Skip to main content

No project description provided

Project description

Podcast Pile

Data processing infra for Podcast Pile. Manager server

Architecture

The manager server maintains a queue of episodes to process. Worker servers request jobs from the manager, which assigns them tasks. Workers then process their assigned jobs and return results (transcription, diarization, and metadata) to the manager, which stores them in the database.

Jobs automatically expire after 2 hours if not completed. The manager tracks worker IP addresses and worker IDs for each job.

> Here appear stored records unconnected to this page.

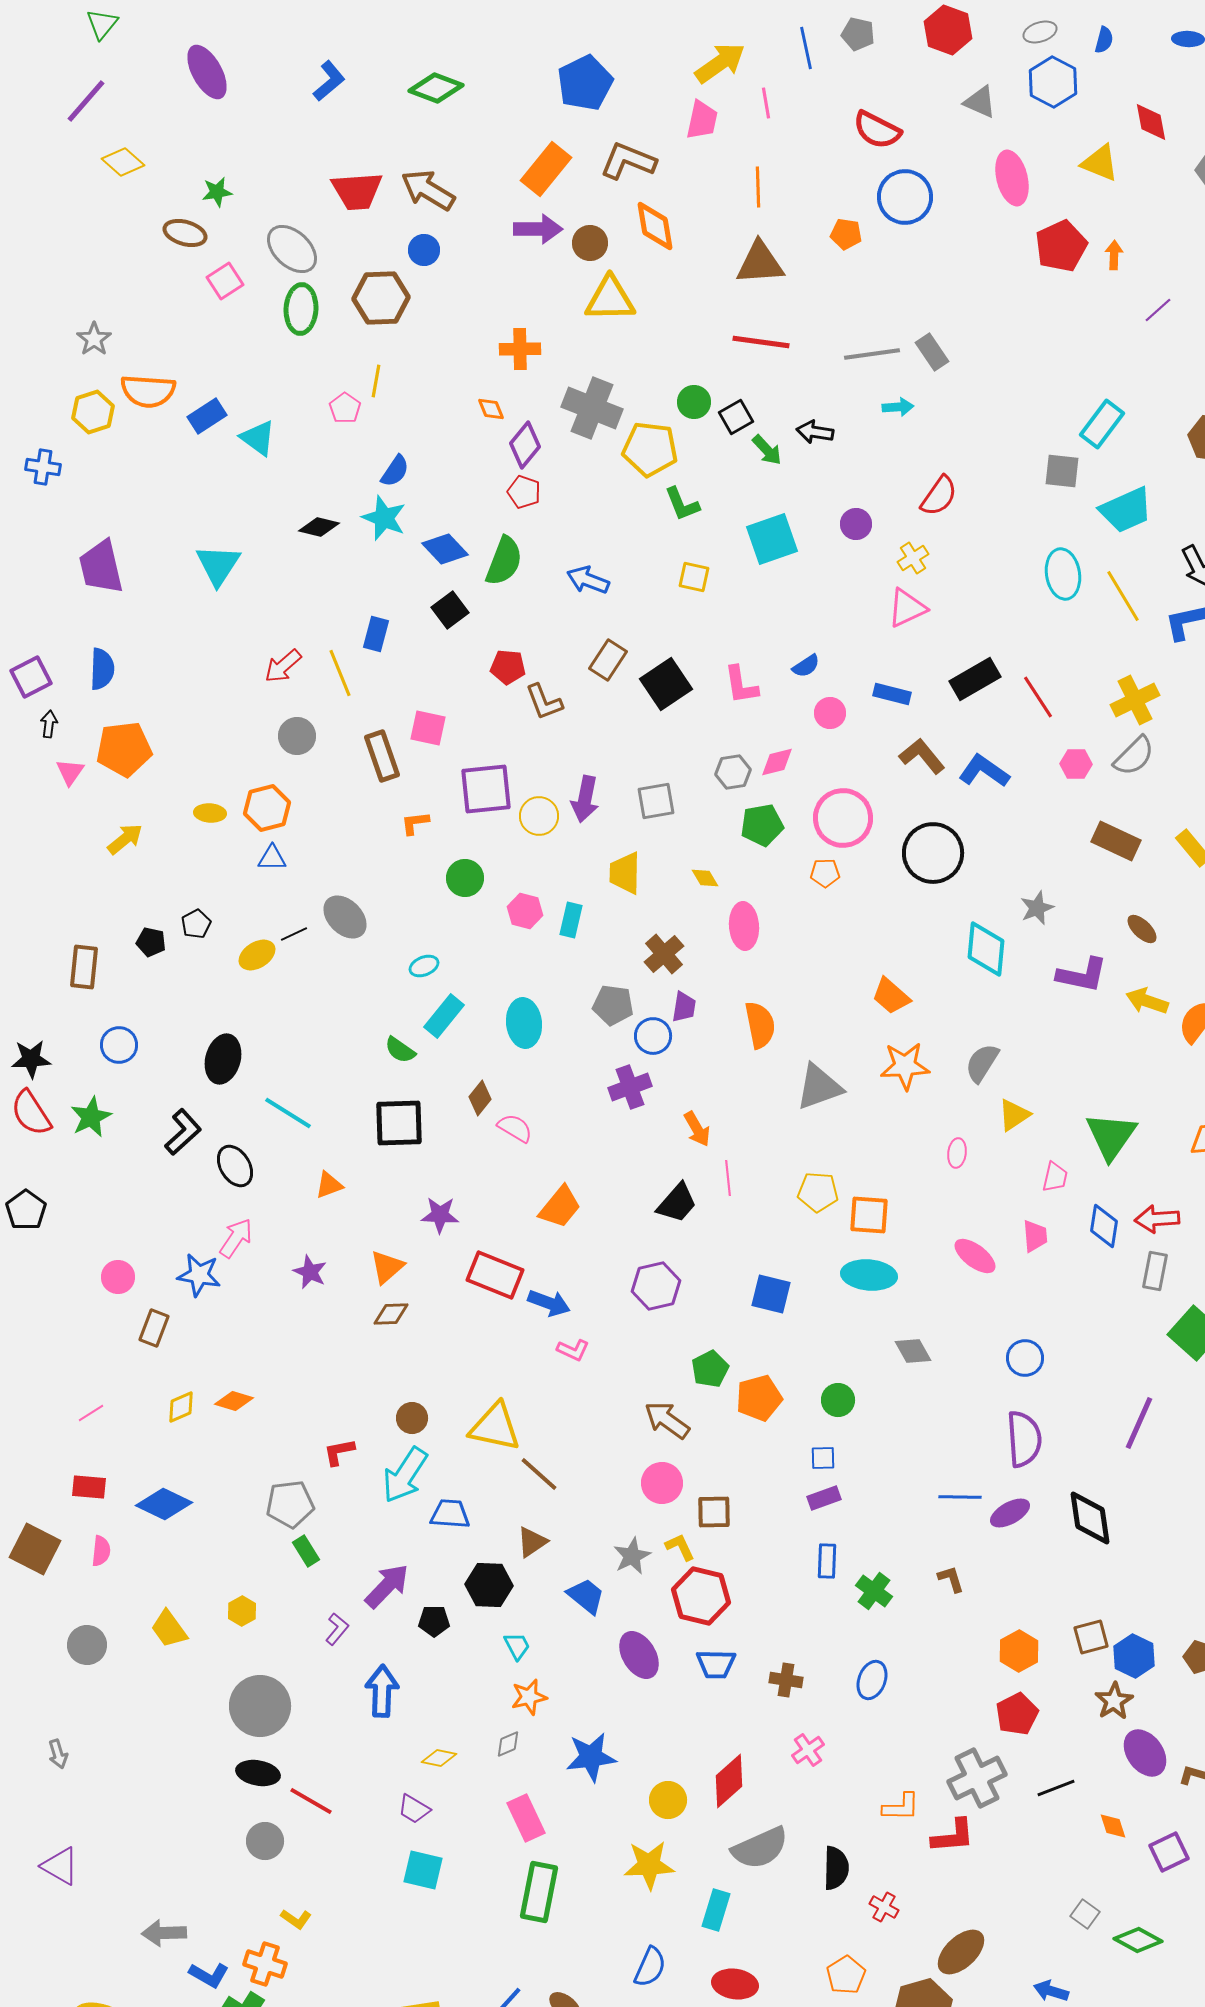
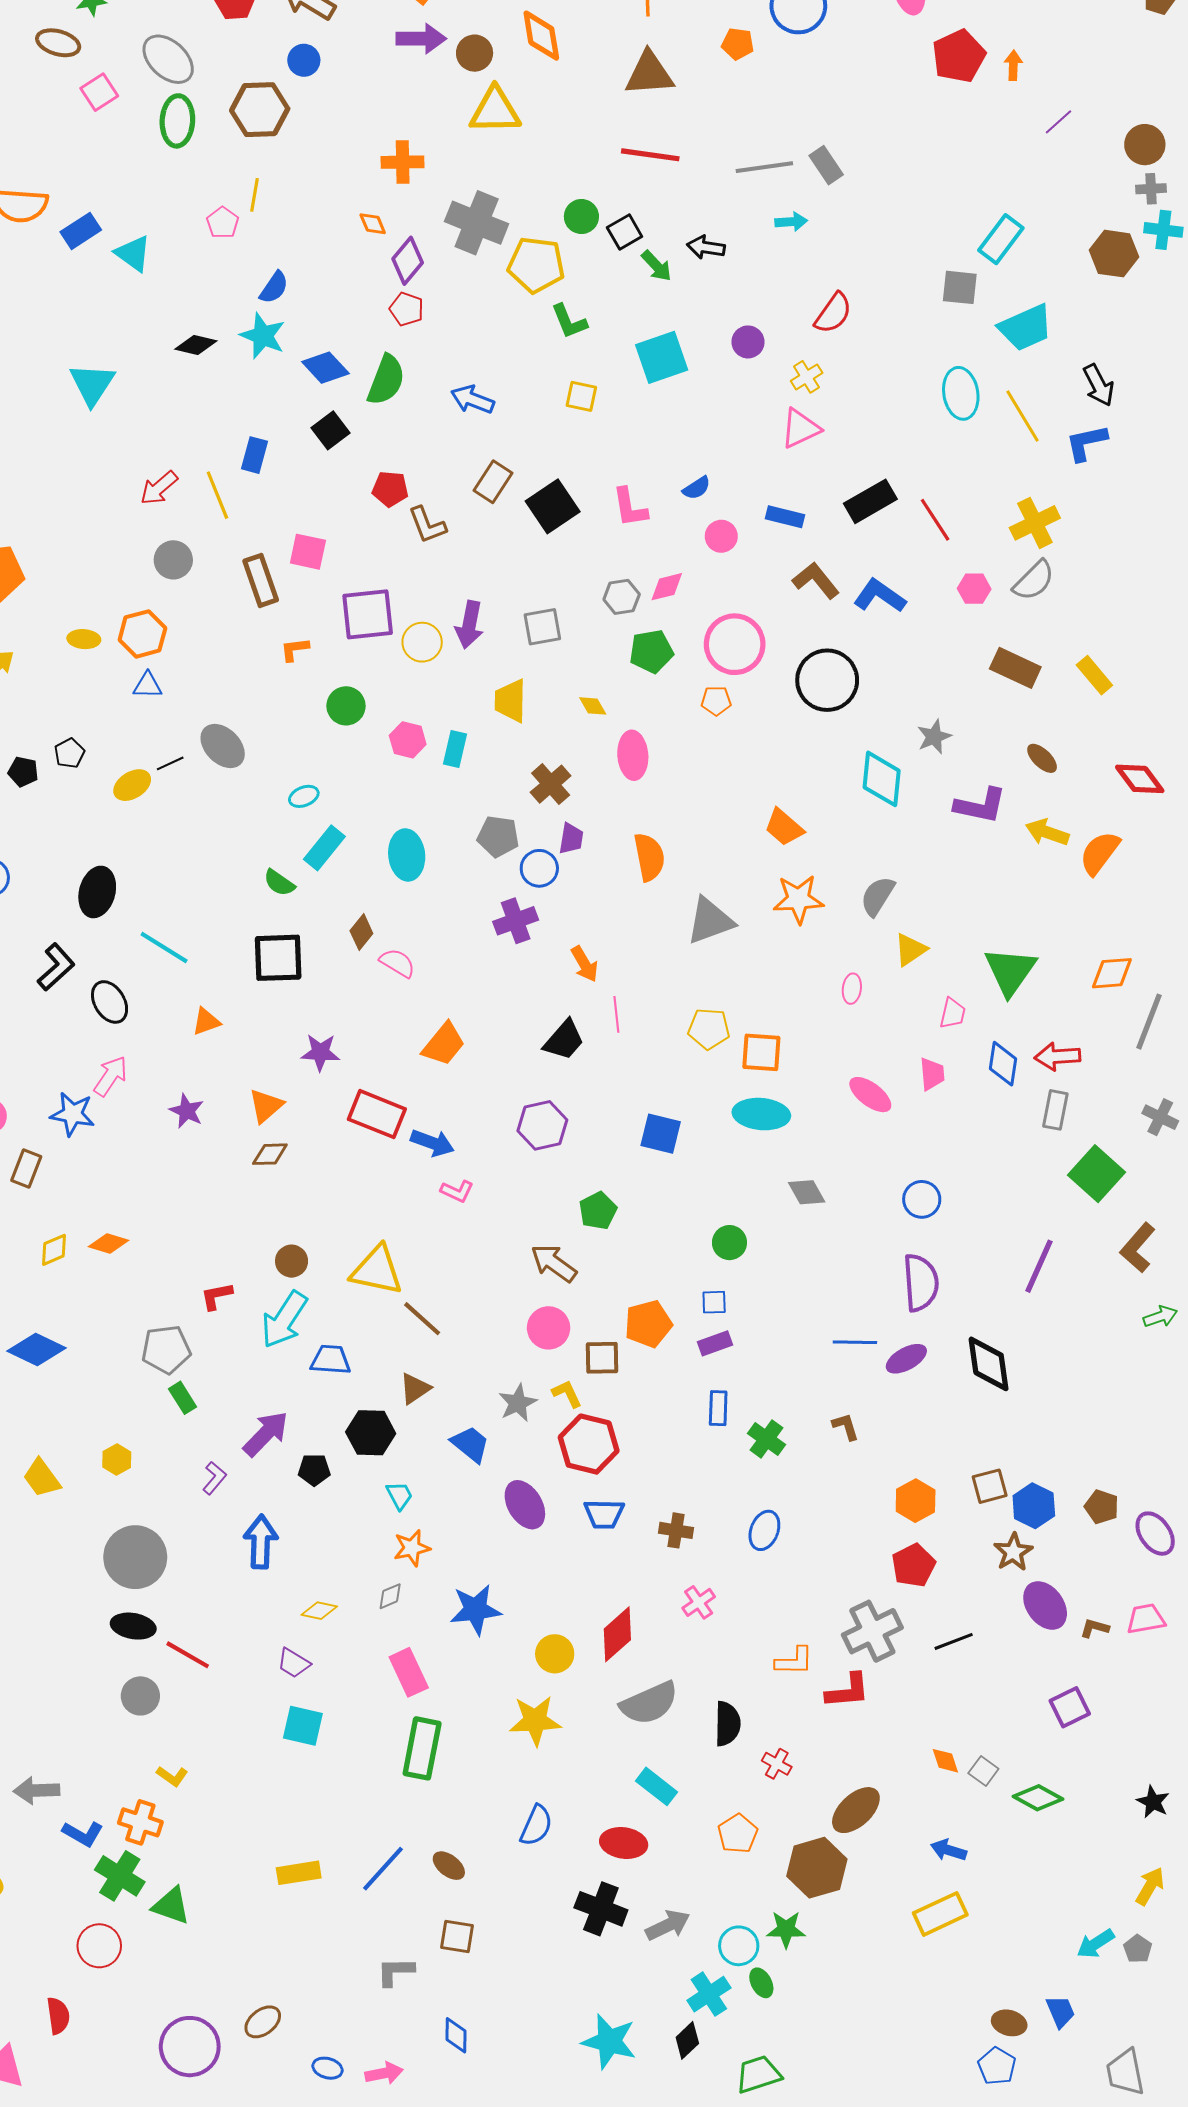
orange pentagon: (759, 1398) -> (648, 1324), moved
orange diamond: (1113, 1826) -> (945, 1761), moved
cyan rectangle: (716, 1910) -> (656, 1786), moved, turned -69

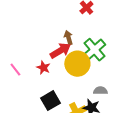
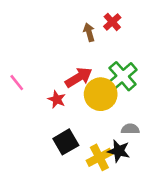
brown arrow: (68, 38) -> (89, 32), moved
pink line: (15, 70) -> (17, 83), moved

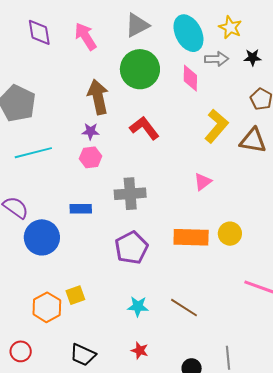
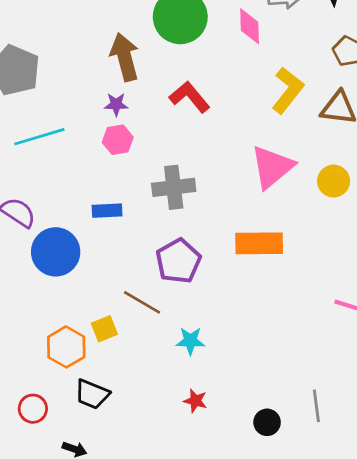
pink triangle: (203, 182) -> (272, 167), size x1.8
yellow circle: (230, 234) -> (334, 181), moved
brown line: (184, 308) -> (142, 302), moved
black trapezoid: (83, 355) -> (92, 394), moved

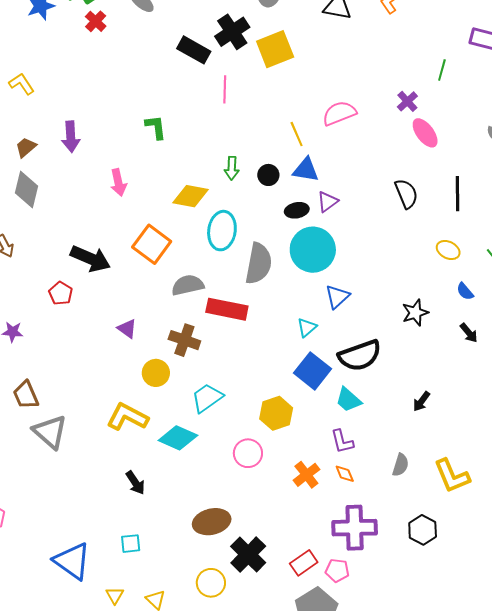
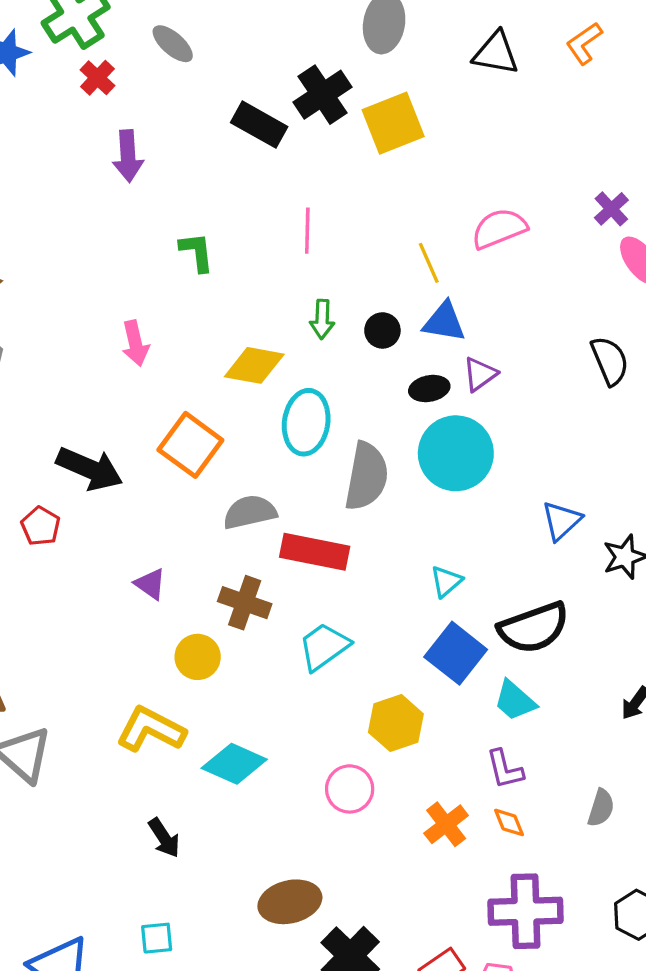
pink line: (225, 89) -> (307, 231), moved
purple arrow: (71, 137) -> (128, 156), moved
blue triangle: (337, 297) -> (561, 521), moved
cyan trapezoid: (207, 398) -> (324, 647), moved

Workers download episodes from their URLs, perform diarization using Nvidia NeMo, transcribe audio using Parakeet, and send the results back to the manager.

Installation

Manager Server

For running the manager server only (no worker):

pip install -U podcastpile

Worker

For running a worker, you need additional ML dependencies:

pip install -U "podcastpile[worker]"

This will install:

  • librosa (audio processing)
  • soundfile (audio I/O)
  • nemo_toolkit[asr] (NeMo ASR models for English)

For Chinese language support, also install:

pip install funasr

The Paraformer model will be automatically downloaded from HuggingFace on first use.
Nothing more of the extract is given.